二氧化钛辅助光电解在太阳能驱动富氢气生产中的协同优化

向可再生能源的过渡需要创新的、可扩展的可持续制氢方法。本研究探讨了二氧化钛（TiO2）、氢氧化钾（KOH）和碳纳米颗粒（CNPs）在优化太阳能驱动的光解富氢气体（HHO）生成中的协同效应。在自然光照（610-673 W/m2）条件下，TiO2浓度为0.45 M、KOH浓度为0.27 M、CNPs浓度为0.011 mg/L时，HHO的产率为310.73±17.26 mL/min。多项式回归模型揭示了非线性饱和效应，并指导系统优化。综合材料和表面表征（XRD， SEM， TEM， XPS）证实了结构的完整性和良好的TiO2-CNP相互作用。光学和电化学分析（UV-Vis DRS， PL， TRPL， EIS，光电流）表明光吸收和界面电荷转移增强。包括红外热成像在内的光热监测证实，TiO2-CNP体系中局部温度上升了约8.5°C，有助于增强电荷动力学和整体系统效率。反复循环试验显示有3.2%的变化，证实了操作的稳定性。与现有系统相比，所提出的配置在环境太阳能条件下使用低成本，无贵金属组件实现更高的HHO输出。这项工作推进了二氧化钛辅助光电解的实际应用，并为经济实惠、可扩展的绿色制氢提供了一条可行的途径。

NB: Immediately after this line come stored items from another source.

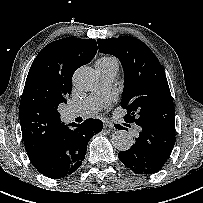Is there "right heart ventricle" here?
<instances>
[{
  "label": "right heart ventricle",
  "mask_w": 203,
  "mask_h": 203,
  "mask_svg": "<svg viewBox=\"0 0 203 203\" xmlns=\"http://www.w3.org/2000/svg\"><path fill=\"white\" fill-rule=\"evenodd\" d=\"M96 65L103 68V69L113 70L116 73L119 69L118 61L112 56L101 57L97 61Z\"/></svg>",
  "instance_id": "right-heart-ventricle-1"
}]
</instances>
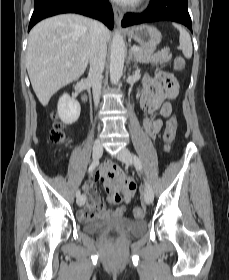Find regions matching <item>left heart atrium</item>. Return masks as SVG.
I'll use <instances>...</instances> for the list:
<instances>
[{"label": "left heart atrium", "instance_id": "obj_1", "mask_svg": "<svg viewBox=\"0 0 229 280\" xmlns=\"http://www.w3.org/2000/svg\"><path fill=\"white\" fill-rule=\"evenodd\" d=\"M114 1L120 2L125 5H131L134 4L137 0H114Z\"/></svg>", "mask_w": 229, "mask_h": 280}]
</instances>
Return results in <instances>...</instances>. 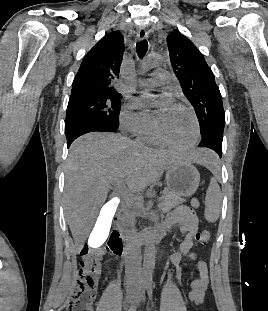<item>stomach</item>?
I'll list each match as a JSON object with an SVG mask.
<instances>
[{"mask_svg": "<svg viewBox=\"0 0 268 311\" xmlns=\"http://www.w3.org/2000/svg\"><path fill=\"white\" fill-rule=\"evenodd\" d=\"M166 183L173 194L189 197L198 189L200 174L191 161L183 159L167 167Z\"/></svg>", "mask_w": 268, "mask_h": 311, "instance_id": "stomach-1", "label": "stomach"}]
</instances>
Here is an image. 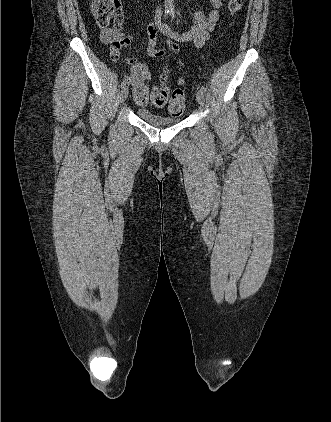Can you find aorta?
Returning a JSON list of instances; mask_svg holds the SVG:
<instances>
[{
  "label": "aorta",
  "mask_w": 331,
  "mask_h": 422,
  "mask_svg": "<svg viewBox=\"0 0 331 422\" xmlns=\"http://www.w3.org/2000/svg\"><path fill=\"white\" fill-rule=\"evenodd\" d=\"M173 2H174V0H165L164 1L165 11L172 12L174 10Z\"/></svg>",
  "instance_id": "obj_1"
}]
</instances>
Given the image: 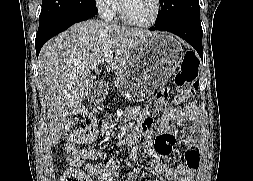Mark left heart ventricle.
Wrapping results in <instances>:
<instances>
[{"label":"left heart ventricle","mask_w":253,"mask_h":181,"mask_svg":"<svg viewBox=\"0 0 253 181\" xmlns=\"http://www.w3.org/2000/svg\"><path fill=\"white\" fill-rule=\"evenodd\" d=\"M127 12L136 21H148L154 12V0H124Z\"/></svg>","instance_id":"left-heart-ventricle-1"}]
</instances>
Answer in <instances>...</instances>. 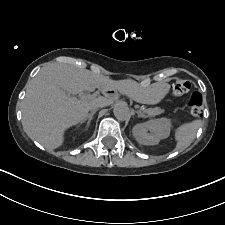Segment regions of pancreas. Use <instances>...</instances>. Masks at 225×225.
<instances>
[{"mask_svg":"<svg viewBox=\"0 0 225 225\" xmlns=\"http://www.w3.org/2000/svg\"><path fill=\"white\" fill-rule=\"evenodd\" d=\"M145 114L148 116V117H154L156 115H159L161 113L164 112L163 109L159 108V107H155V108H148V109H145Z\"/></svg>","mask_w":225,"mask_h":225,"instance_id":"1","label":"pancreas"}]
</instances>
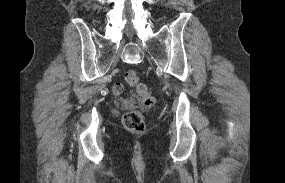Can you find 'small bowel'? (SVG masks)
<instances>
[{"label":"small bowel","mask_w":285,"mask_h":183,"mask_svg":"<svg viewBox=\"0 0 285 183\" xmlns=\"http://www.w3.org/2000/svg\"><path fill=\"white\" fill-rule=\"evenodd\" d=\"M113 95L115 96V101L120 108H129L130 99L125 96V87L122 83L118 82L113 85L112 88Z\"/></svg>","instance_id":"1"}]
</instances>
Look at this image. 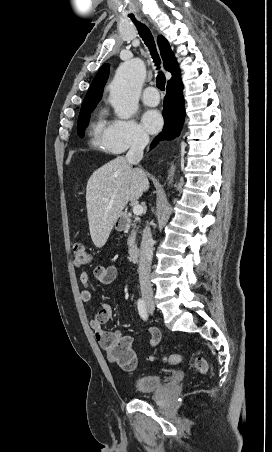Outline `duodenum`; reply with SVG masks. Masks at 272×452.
I'll return each mask as SVG.
<instances>
[{
	"label": "duodenum",
	"instance_id": "obj_1",
	"mask_svg": "<svg viewBox=\"0 0 272 452\" xmlns=\"http://www.w3.org/2000/svg\"><path fill=\"white\" fill-rule=\"evenodd\" d=\"M128 227V221L124 218L122 220L121 225L119 226L120 230H125ZM129 259L132 262H135L139 256V247L137 245H131L128 250Z\"/></svg>",
	"mask_w": 272,
	"mask_h": 452
}]
</instances>
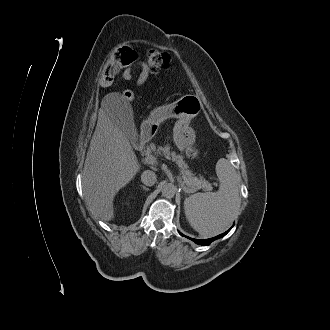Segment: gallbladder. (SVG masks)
I'll use <instances>...</instances> for the list:
<instances>
[{
  "label": "gallbladder",
  "mask_w": 330,
  "mask_h": 330,
  "mask_svg": "<svg viewBox=\"0 0 330 330\" xmlns=\"http://www.w3.org/2000/svg\"><path fill=\"white\" fill-rule=\"evenodd\" d=\"M115 115L119 120V126L123 129L129 139L136 133L133 119V110L128 102H121L114 107Z\"/></svg>",
  "instance_id": "gallbladder-1"
}]
</instances>
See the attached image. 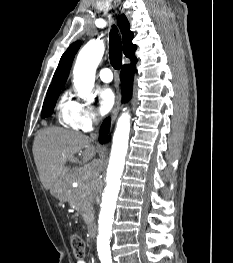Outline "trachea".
Segmentation results:
<instances>
[{
	"label": "trachea",
	"mask_w": 233,
	"mask_h": 263,
	"mask_svg": "<svg viewBox=\"0 0 233 263\" xmlns=\"http://www.w3.org/2000/svg\"><path fill=\"white\" fill-rule=\"evenodd\" d=\"M109 59L115 69H120L122 65V43L115 26L109 35Z\"/></svg>",
	"instance_id": "3493384b"
}]
</instances>
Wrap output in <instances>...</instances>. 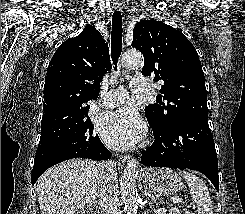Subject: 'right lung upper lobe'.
I'll list each match as a JSON object with an SVG mask.
<instances>
[{"instance_id": "cb5924a9", "label": "right lung upper lobe", "mask_w": 245, "mask_h": 214, "mask_svg": "<svg viewBox=\"0 0 245 214\" xmlns=\"http://www.w3.org/2000/svg\"><path fill=\"white\" fill-rule=\"evenodd\" d=\"M110 69L108 45L94 26L62 43L45 77L41 130L88 113L87 103L98 98L102 75Z\"/></svg>"}]
</instances>
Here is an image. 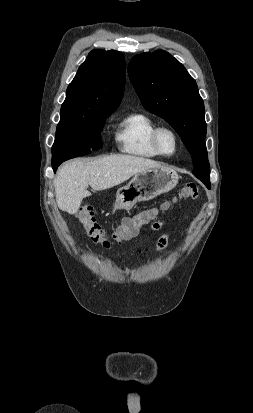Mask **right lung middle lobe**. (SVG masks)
Listing matches in <instances>:
<instances>
[{
	"label": "right lung middle lobe",
	"instance_id": "obj_1",
	"mask_svg": "<svg viewBox=\"0 0 253 413\" xmlns=\"http://www.w3.org/2000/svg\"><path fill=\"white\" fill-rule=\"evenodd\" d=\"M112 112L92 117L61 119L52 146V165L102 148L100 132Z\"/></svg>",
	"mask_w": 253,
	"mask_h": 413
}]
</instances>
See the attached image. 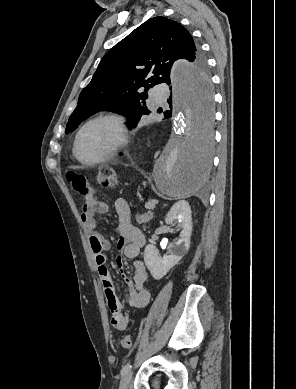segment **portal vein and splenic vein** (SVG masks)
Instances as JSON below:
<instances>
[{
  "mask_svg": "<svg viewBox=\"0 0 296 389\" xmlns=\"http://www.w3.org/2000/svg\"><path fill=\"white\" fill-rule=\"evenodd\" d=\"M157 200H150L148 203L145 204L146 209H154L155 204L157 203Z\"/></svg>",
  "mask_w": 296,
  "mask_h": 389,
  "instance_id": "obj_1",
  "label": "portal vein and splenic vein"
}]
</instances>
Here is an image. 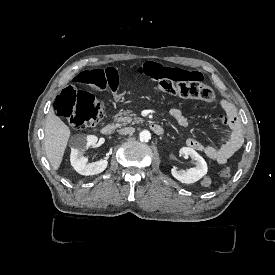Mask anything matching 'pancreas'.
I'll return each mask as SVG.
<instances>
[{
	"instance_id": "obj_1",
	"label": "pancreas",
	"mask_w": 275,
	"mask_h": 275,
	"mask_svg": "<svg viewBox=\"0 0 275 275\" xmlns=\"http://www.w3.org/2000/svg\"><path fill=\"white\" fill-rule=\"evenodd\" d=\"M114 122L116 123L117 127L127 126V125H134L135 123L142 122V118L137 117L136 114H130L128 111L120 112L115 115Z\"/></svg>"
}]
</instances>
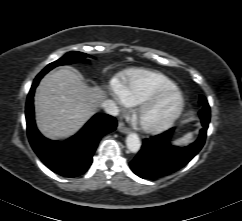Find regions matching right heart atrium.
I'll return each mask as SVG.
<instances>
[{
    "mask_svg": "<svg viewBox=\"0 0 242 221\" xmlns=\"http://www.w3.org/2000/svg\"><path fill=\"white\" fill-rule=\"evenodd\" d=\"M118 100L121 104H125V101L123 100V98L120 96V94L118 95Z\"/></svg>",
    "mask_w": 242,
    "mask_h": 221,
    "instance_id": "obj_1",
    "label": "right heart atrium"
}]
</instances>
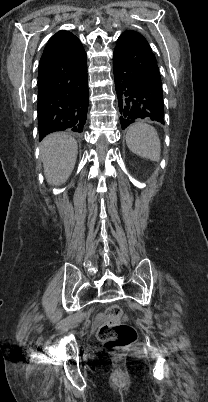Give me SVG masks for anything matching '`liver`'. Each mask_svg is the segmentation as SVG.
<instances>
[{"label":"liver","instance_id":"liver-1","mask_svg":"<svg viewBox=\"0 0 208 402\" xmlns=\"http://www.w3.org/2000/svg\"><path fill=\"white\" fill-rule=\"evenodd\" d=\"M41 158L44 174L48 184L60 186L68 180L77 160L78 146L76 140L57 132L50 134L41 144Z\"/></svg>","mask_w":208,"mask_h":402}]
</instances>
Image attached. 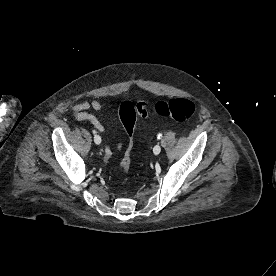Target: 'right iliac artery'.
I'll return each instance as SVG.
<instances>
[{
	"label": "right iliac artery",
	"mask_w": 276,
	"mask_h": 276,
	"mask_svg": "<svg viewBox=\"0 0 276 276\" xmlns=\"http://www.w3.org/2000/svg\"><path fill=\"white\" fill-rule=\"evenodd\" d=\"M93 133L95 134V133H96V131H95V130H93ZM95 143H96V144H100V143H101V138L97 139V140L95 141Z\"/></svg>",
	"instance_id": "obj_1"
}]
</instances>
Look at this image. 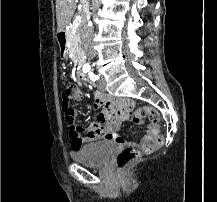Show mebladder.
Wrapping results in <instances>:
<instances>
[{
  "label": "bladder",
  "instance_id": "obj_1",
  "mask_svg": "<svg viewBox=\"0 0 217 202\" xmlns=\"http://www.w3.org/2000/svg\"><path fill=\"white\" fill-rule=\"evenodd\" d=\"M115 149L114 142L102 141L87 145L72 154L84 166L103 165L104 161L110 158L111 152Z\"/></svg>",
  "mask_w": 217,
  "mask_h": 202
}]
</instances>
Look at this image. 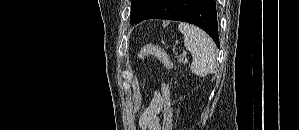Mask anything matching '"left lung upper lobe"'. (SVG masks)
<instances>
[{
    "label": "left lung upper lobe",
    "instance_id": "1",
    "mask_svg": "<svg viewBox=\"0 0 299 130\" xmlns=\"http://www.w3.org/2000/svg\"><path fill=\"white\" fill-rule=\"evenodd\" d=\"M149 10V0H132L130 21L138 23Z\"/></svg>",
    "mask_w": 299,
    "mask_h": 130
}]
</instances>
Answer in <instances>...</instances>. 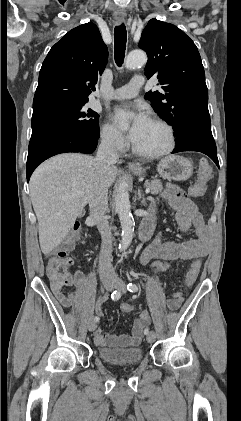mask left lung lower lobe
Wrapping results in <instances>:
<instances>
[{
    "label": "left lung lower lobe",
    "mask_w": 241,
    "mask_h": 421,
    "mask_svg": "<svg viewBox=\"0 0 241 421\" xmlns=\"http://www.w3.org/2000/svg\"><path fill=\"white\" fill-rule=\"evenodd\" d=\"M177 146L173 153L182 151H198L208 155L219 167L216 144L211 132L210 121L197 123L189 133L176 141Z\"/></svg>",
    "instance_id": "0a47b994"
}]
</instances>
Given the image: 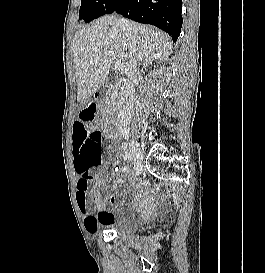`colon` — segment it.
Here are the masks:
<instances>
[{"label": "colon", "mask_w": 265, "mask_h": 273, "mask_svg": "<svg viewBox=\"0 0 265 273\" xmlns=\"http://www.w3.org/2000/svg\"><path fill=\"white\" fill-rule=\"evenodd\" d=\"M102 132L100 130L76 129V150L79 169L88 173L101 162Z\"/></svg>", "instance_id": "1"}]
</instances>
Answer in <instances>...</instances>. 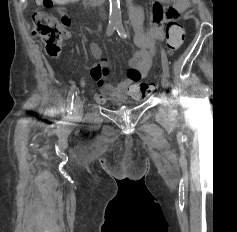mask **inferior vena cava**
Wrapping results in <instances>:
<instances>
[{
  "mask_svg": "<svg viewBox=\"0 0 237 232\" xmlns=\"http://www.w3.org/2000/svg\"><path fill=\"white\" fill-rule=\"evenodd\" d=\"M94 4L98 5V6H102V4L104 3L105 0H92ZM101 12H103V15H105L104 13V9L101 8Z\"/></svg>",
  "mask_w": 237,
  "mask_h": 232,
  "instance_id": "obj_1",
  "label": "inferior vena cava"
}]
</instances>
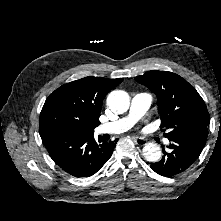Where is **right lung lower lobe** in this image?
<instances>
[{"label": "right lung lower lobe", "mask_w": 221, "mask_h": 221, "mask_svg": "<svg viewBox=\"0 0 221 221\" xmlns=\"http://www.w3.org/2000/svg\"><path fill=\"white\" fill-rule=\"evenodd\" d=\"M53 161L68 174L89 177L111 157L115 141L106 142L93 134L53 132L40 135Z\"/></svg>", "instance_id": "right-lung-lower-lobe-1"}]
</instances>
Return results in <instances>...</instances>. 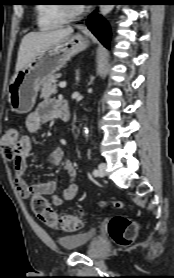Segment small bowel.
Returning a JSON list of instances; mask_svg holds the SVG:
<instances>
[{"instance_id": "1", "label": "small bowel", "mask_w": 174, "mask_h": 278, "mask_svg": "<svg viewBox=\"0 0 174 278\" xmlns=\"http://www.w3.org/2000/svg\"><path fill=\"white\" fill-rule=\"evenodd\" d=\"M57 100L45 99L36 110L29 114L25 121L26 129L29 133L38 132L42 125L49 122L57 116L56 107ZM32 143L27 135L19 136L13 143L14 154V179L15 186L19 195L23 198H29L35 195H49L51 203L55 206L62 204L64 200H72L78 192V186L75 182L76 169L74 164L67 160L64 163V171L69 177V185L63 189L61 194H57L58 182L56 179H51L38 184H29L26 180V173L28 168V159L31 155ZM62 157V151L56 149L52 153V161L57 163Z\"/></svg>"}]
</instances>
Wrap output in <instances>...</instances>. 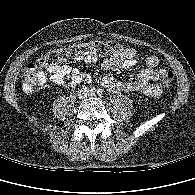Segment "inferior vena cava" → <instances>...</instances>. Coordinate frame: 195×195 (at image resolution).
I'll return each instance as SVG.
<instances>
[{
  "mask_svg": "<svg viewBox=\"0 0 195 195\" xmlns=\"http://www.w3.org/2000/svg\"><path fill=\"white\" fill-rule=\"evenodd\" d=\"M81 92H82V97L83 98L92 95V92L89 89H83Z\"/></svg>",
  "mask_w": 195,
  "mask_h": 195,
  "instance_id": "1",
  "label": "inferior vena cava"
}]
</instances>
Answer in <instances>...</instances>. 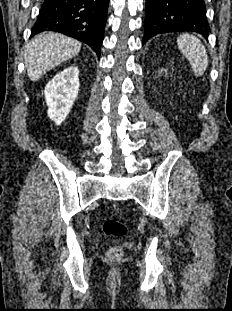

本文章由计算机程序翻译，如有差异，请以英文原文为准。

求助全文

约1分钟内获得全文求助全文

来源期刊

International Journal of Hydrogen Energy 工程技术-环境科学

CiteScore

13.50

自引率

25.00%

发文量

3502

审稿时长

60 days

期刊介绍： The objective of the International Journal of Hydrogen Energy is to facilitate the exchange of new ideas, technological advancements, and research findings in the field of Hydrogen Energy among scientists and engineers worldwide. This journal showcases original research, both analytical and experimental, covering various aspects of Hydrogen Energy. These include production, storage, transmission, utilization, enabling technologies, environmental impact, economic considerations, and global perspectives on hydrogen and its carriers such as NH3, CH4, alcohols, etc. The utilization aspect encompasses various methods such as thermochemical (combustion), photochemical, electrochemical (fuel cells), and nuclear conversion of hydrogen, hydrogen isotopes, and hydrogen carriers into thermal, mechanical, and electrical energies. The applications of these energies can be found in transportation (including aerospace), industrial, commercial, and residential sectors.